* "A Handbook of Dyes From Natural Materials" by Anne Bliss (Scribner's, 180 pages, well illustrated, $14.95) is a book of dye recipes collected from outstanding contemporary dyers across the continent. Their focus is on the practicalities, availability, use, and beauty of dyes produced from natural materials.
The author is well known for her experiments with dyes from natural sources, particularly native and naturalized plants. She has written and taught extensively about five crafts, and she contributes a regular column to Interweave magazine. Her textiles have been shown in numerous juried and invitational exhibits.
"First, I wanted to examine some basic attitudes and working methods for contemporary dyers in North America who have elected to use natural materials to produce color -- a means of dying that to many people seems very old-fashioned and silly when there are so many synthetic dyes available for home use.
"Second, I wanted to present recipes for natural dyes that have been tested for lightfastness. Many people dismiss natural dyes as fugitive and unfast, and they believe that natural dyes easily lose their color. In fact, just the opposite seems to be true in many cases.
"To test the dyes, a sample from each method or recipe provided in this book was tested for fastness to light, using industrial methods in a weatherometer. This instrument tests lightfastness by means of a carbon lamp in controlled atmospheric conditions.
"Development of weatherometers came about after synthetic dyes had fairly monopolized the industrial dye market; as a result, most natural dyes have never been tested under the standard industrial methods, nor are there fastness ratings for most natural dyes.
"Third, I have been interested in providing natural dyers with a means of communicating about the colors they obtain. Most reference sources for natural dyes give only very general descriptions of the colors produced by the natural materials -- for example, 'yellow' for goldenrod with alum mordant, or 'red' for madder with chrome mordant. To provide a more accurate description, each dyed sample representing the recipes and methods contained in this handbook has been coordinated with the Inter-Society Color Council, National Bureau of Standards Centroid Colors, and each sample color is designated with the color code for the closest color match to it.
"People are often curious about the reasons why I've chosen to dye with natural materials when it would be so much easier to buy a packet of dye powder and have nearly instant color. Perhaps it's because I love soil and plants and my pet cochineal bugs, who slowly suck all the life and color out of the succession of prickly pear cacti I feed them with.
"Perhaps it's because I don't want one of humanitity's oldest arts, crafts and trades to disappear. Perhaps it's because I can wander through the woods or the vacant lots in town, gather up a few unsuspecting plants, take them home and brew a lovely dye all by myself.
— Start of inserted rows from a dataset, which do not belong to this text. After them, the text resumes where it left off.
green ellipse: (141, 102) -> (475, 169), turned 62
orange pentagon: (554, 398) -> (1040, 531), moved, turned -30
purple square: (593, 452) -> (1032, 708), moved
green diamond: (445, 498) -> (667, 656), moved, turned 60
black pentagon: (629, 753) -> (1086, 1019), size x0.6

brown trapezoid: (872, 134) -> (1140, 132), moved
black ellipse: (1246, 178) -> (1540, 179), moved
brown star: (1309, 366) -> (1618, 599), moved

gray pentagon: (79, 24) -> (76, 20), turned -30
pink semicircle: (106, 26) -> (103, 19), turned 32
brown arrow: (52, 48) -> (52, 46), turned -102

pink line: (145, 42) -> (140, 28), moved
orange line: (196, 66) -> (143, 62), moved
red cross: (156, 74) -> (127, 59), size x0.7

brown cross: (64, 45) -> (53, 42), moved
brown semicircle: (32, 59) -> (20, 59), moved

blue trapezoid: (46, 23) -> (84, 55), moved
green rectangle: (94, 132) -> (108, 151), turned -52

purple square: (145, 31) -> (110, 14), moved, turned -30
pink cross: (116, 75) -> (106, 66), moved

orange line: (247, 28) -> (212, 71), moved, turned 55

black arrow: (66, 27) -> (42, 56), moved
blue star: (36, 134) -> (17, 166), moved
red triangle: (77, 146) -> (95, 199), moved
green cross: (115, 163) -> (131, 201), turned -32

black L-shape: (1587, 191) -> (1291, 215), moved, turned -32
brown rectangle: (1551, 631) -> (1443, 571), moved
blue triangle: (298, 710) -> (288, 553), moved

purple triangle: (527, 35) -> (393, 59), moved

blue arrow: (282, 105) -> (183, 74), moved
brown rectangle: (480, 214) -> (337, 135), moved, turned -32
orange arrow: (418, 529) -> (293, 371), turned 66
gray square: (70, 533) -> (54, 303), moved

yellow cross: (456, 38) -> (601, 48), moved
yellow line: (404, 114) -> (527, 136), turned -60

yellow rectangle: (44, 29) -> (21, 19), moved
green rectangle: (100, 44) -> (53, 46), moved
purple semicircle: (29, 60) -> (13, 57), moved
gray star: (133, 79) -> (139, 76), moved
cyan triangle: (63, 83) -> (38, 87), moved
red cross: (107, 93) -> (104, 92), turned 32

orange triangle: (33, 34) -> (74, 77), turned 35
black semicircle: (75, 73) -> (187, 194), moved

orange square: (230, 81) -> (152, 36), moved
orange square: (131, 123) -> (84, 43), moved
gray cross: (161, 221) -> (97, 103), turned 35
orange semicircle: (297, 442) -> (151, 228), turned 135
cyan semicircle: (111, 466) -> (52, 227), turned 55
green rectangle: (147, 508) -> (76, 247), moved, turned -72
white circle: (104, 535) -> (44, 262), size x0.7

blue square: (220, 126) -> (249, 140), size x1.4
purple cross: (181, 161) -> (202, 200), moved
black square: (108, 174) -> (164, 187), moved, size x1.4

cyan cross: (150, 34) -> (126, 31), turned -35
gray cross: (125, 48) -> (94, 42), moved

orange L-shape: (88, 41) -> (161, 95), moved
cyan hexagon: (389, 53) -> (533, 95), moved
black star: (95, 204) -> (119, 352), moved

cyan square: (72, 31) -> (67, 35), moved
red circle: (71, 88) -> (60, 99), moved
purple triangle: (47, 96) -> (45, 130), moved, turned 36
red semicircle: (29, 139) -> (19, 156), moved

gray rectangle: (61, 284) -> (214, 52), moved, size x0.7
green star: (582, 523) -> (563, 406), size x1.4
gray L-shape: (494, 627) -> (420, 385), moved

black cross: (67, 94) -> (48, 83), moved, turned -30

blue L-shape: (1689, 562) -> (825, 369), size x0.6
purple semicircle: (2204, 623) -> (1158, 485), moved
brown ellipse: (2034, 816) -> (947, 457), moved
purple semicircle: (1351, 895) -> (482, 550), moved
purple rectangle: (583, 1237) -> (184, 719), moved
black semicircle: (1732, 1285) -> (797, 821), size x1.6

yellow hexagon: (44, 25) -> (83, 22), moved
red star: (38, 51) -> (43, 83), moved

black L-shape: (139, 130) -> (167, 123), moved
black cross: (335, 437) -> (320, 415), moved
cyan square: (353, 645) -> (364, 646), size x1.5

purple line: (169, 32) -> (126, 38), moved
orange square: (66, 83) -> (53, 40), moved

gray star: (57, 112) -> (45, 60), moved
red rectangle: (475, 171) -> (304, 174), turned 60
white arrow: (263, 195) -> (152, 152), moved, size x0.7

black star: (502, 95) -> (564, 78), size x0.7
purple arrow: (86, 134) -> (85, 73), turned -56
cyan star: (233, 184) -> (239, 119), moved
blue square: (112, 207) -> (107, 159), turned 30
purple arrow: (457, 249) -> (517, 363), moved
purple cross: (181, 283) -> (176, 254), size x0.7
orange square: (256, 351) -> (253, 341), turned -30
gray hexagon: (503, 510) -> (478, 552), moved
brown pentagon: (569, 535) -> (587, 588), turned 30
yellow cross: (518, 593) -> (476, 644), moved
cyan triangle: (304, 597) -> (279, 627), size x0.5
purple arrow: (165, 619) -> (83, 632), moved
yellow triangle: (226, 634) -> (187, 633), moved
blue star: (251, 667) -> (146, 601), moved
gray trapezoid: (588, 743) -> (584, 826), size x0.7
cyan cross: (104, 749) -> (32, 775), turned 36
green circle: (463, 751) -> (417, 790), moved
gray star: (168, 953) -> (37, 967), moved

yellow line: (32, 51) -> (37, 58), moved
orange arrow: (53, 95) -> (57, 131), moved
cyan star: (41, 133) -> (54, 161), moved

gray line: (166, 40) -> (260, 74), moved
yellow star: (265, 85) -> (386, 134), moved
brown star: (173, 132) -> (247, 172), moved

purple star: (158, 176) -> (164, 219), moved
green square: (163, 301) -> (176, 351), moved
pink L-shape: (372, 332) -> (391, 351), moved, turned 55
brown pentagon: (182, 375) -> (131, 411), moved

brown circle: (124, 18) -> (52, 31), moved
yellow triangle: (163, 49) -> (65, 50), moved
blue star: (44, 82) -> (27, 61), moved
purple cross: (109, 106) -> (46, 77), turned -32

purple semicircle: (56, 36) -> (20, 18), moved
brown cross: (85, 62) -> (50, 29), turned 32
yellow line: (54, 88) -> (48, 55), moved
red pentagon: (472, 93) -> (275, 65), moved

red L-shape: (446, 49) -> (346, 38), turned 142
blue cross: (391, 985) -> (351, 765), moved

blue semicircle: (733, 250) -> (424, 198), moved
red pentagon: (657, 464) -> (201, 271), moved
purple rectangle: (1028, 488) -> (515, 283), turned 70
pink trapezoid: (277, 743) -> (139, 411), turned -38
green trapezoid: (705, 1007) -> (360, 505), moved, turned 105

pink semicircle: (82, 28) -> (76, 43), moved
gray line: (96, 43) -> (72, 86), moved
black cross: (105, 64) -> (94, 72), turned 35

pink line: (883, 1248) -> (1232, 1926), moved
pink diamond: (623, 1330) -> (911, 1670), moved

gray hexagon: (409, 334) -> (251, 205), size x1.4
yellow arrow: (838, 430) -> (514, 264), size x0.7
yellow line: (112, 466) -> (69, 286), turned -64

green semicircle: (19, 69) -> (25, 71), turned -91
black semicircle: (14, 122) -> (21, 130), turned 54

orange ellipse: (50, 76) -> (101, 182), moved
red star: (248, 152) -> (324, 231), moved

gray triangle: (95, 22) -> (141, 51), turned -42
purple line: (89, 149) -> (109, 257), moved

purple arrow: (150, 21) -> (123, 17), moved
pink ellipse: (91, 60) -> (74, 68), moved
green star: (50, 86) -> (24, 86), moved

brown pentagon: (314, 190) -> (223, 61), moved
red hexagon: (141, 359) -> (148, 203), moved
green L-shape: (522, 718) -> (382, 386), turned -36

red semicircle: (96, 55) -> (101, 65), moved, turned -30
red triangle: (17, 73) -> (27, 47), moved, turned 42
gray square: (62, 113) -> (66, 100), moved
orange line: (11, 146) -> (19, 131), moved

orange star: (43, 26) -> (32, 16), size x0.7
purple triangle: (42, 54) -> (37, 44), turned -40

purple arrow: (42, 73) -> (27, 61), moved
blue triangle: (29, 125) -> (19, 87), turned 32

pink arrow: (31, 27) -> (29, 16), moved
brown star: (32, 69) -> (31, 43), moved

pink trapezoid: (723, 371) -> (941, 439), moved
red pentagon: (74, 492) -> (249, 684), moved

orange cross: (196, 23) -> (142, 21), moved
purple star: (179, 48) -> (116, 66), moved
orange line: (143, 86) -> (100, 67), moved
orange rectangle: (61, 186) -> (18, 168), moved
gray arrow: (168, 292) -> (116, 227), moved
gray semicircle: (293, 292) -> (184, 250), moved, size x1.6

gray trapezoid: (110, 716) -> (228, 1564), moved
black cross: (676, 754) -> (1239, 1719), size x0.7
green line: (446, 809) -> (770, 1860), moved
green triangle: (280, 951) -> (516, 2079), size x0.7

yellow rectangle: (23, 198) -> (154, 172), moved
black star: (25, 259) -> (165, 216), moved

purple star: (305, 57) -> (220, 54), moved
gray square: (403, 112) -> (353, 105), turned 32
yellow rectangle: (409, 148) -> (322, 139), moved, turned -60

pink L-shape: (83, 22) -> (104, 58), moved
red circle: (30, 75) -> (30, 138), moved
"Perhaps it's because there are sometimes surprising results in the dyepot that make me wonder and appreciate the fact that I can't always control what nature has produced. Perhaps it's because dying with nature feels to me like the way things are meant to be.
"I do know that brewing dyes from natural materials has become somewhat of an addiction; I can no longer look at a fruit tree and think only of eating the fruit. Instead, I also think of the color the bark will make when the tree sheds it, or of the color the peelings from some fruit I have eaten will produce.
"Natural dying has become a part of me in a way that adding a packet of laboratory-produced dye powder never could, for working alone with nature is a very personal experience. I enjoy nature's produce, the dye process, the fibers, and the results. I have discovered the rainbow in my dyepot."